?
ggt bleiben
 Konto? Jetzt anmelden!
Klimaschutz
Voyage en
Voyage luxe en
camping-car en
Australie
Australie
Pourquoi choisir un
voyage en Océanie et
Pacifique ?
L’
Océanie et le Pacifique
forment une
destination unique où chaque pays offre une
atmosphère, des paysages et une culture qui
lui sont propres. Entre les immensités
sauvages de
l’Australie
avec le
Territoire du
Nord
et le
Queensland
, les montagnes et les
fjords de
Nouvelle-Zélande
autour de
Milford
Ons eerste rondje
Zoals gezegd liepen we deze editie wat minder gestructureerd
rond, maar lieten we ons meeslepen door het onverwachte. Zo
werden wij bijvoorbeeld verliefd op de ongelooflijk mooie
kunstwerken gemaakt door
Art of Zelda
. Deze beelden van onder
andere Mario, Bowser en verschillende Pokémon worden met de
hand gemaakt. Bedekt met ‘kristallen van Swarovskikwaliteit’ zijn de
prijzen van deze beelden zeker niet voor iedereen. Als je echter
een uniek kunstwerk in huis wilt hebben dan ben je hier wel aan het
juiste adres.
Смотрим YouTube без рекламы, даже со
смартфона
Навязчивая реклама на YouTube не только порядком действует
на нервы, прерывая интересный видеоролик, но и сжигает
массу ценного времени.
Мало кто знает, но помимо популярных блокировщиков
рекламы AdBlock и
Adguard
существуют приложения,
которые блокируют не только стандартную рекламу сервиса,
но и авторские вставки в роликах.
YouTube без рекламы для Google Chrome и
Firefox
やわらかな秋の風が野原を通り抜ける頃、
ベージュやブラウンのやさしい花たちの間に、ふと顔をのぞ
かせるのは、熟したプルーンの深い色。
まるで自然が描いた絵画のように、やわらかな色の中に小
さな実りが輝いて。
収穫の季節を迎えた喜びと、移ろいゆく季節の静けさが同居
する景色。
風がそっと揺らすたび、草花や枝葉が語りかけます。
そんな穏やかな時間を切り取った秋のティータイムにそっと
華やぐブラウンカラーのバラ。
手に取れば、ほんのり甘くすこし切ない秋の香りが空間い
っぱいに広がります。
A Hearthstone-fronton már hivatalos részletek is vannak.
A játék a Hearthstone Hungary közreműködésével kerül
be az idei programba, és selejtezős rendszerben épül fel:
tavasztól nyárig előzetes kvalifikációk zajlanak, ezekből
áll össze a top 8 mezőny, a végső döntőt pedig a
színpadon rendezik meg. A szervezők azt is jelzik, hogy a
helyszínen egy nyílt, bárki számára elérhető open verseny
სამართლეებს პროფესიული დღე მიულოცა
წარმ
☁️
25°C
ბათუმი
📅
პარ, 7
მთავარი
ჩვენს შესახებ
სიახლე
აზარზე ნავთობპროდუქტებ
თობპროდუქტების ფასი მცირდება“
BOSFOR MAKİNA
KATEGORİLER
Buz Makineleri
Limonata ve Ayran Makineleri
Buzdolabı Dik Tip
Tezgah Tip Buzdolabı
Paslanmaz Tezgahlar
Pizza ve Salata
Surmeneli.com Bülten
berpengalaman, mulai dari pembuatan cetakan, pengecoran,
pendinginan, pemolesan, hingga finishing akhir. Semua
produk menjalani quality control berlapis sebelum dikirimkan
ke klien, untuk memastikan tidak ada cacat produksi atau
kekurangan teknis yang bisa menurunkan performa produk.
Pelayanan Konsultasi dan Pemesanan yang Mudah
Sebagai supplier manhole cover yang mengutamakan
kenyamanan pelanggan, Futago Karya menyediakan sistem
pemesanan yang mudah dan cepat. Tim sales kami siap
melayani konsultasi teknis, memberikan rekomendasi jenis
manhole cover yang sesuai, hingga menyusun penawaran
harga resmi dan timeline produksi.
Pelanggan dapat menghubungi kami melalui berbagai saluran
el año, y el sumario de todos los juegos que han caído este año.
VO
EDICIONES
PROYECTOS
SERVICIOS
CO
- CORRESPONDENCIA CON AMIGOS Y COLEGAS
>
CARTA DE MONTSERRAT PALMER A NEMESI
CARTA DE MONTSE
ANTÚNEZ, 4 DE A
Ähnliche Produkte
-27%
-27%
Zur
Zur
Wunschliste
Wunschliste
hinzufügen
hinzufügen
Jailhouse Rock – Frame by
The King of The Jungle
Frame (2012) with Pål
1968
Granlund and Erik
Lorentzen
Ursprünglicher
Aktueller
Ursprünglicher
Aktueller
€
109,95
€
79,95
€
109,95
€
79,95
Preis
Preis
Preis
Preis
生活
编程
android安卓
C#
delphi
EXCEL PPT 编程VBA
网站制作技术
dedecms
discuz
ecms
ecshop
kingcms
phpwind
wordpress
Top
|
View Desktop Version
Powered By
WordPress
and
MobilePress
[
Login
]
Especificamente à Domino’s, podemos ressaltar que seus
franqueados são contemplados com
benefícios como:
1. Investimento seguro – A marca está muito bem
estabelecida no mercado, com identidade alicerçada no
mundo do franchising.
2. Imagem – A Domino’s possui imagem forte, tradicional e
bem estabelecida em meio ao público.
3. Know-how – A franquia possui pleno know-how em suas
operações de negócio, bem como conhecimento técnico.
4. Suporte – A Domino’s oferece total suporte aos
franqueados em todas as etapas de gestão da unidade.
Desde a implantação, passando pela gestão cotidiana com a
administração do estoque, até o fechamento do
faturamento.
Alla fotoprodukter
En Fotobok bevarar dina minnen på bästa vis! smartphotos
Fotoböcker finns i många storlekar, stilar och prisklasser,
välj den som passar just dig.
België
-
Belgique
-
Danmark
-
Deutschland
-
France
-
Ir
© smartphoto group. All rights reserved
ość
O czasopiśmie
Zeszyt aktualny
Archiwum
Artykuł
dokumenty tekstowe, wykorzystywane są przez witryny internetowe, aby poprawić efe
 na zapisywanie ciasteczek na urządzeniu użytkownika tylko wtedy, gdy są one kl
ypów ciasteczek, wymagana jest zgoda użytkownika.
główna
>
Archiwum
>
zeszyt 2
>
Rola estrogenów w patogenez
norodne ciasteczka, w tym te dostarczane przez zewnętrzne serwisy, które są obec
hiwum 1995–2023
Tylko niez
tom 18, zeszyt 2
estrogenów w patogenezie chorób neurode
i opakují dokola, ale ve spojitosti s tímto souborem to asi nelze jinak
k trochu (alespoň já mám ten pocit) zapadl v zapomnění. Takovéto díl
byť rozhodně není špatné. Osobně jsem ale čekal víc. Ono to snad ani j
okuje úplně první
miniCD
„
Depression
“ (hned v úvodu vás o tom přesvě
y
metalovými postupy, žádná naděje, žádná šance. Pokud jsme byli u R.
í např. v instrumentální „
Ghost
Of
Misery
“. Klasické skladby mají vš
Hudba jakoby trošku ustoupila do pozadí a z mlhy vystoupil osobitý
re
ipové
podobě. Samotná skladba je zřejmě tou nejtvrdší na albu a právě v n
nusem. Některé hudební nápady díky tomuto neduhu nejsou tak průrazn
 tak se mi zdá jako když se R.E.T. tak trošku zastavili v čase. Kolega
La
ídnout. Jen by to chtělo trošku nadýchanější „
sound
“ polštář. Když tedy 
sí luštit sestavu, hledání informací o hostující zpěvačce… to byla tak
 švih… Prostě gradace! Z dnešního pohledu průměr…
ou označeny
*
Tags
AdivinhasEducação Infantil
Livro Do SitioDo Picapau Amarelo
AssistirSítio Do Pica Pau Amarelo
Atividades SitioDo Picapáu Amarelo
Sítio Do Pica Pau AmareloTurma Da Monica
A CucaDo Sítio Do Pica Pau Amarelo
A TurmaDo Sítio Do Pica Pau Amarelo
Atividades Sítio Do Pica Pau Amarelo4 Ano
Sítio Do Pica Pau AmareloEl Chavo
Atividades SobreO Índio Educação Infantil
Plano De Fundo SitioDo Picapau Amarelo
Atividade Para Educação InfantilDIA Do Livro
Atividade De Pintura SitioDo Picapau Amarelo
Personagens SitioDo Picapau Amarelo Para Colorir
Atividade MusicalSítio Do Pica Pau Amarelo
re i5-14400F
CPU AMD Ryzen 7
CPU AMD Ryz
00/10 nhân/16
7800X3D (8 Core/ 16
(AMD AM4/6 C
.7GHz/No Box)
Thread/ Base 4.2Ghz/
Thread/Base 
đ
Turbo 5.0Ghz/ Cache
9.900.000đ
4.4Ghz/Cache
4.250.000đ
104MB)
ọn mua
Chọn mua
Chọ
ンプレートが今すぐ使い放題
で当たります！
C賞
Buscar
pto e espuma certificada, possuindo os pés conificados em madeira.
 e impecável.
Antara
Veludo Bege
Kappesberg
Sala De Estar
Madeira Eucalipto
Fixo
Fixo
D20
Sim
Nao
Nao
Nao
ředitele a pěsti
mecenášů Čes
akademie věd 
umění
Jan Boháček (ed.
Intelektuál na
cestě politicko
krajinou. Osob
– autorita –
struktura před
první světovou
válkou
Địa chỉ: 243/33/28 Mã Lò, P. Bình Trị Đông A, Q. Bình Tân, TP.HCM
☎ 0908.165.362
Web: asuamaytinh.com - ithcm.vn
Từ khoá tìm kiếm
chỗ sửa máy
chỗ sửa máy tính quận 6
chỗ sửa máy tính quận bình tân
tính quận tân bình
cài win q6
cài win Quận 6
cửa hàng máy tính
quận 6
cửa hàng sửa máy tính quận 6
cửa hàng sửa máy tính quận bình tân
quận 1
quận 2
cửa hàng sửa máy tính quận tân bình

..........

__EXERCISE AIM__:
If a line contains the word "Océanie", it counts; please state how many such lines the records above have, and nothing more.

__REPLY__:
2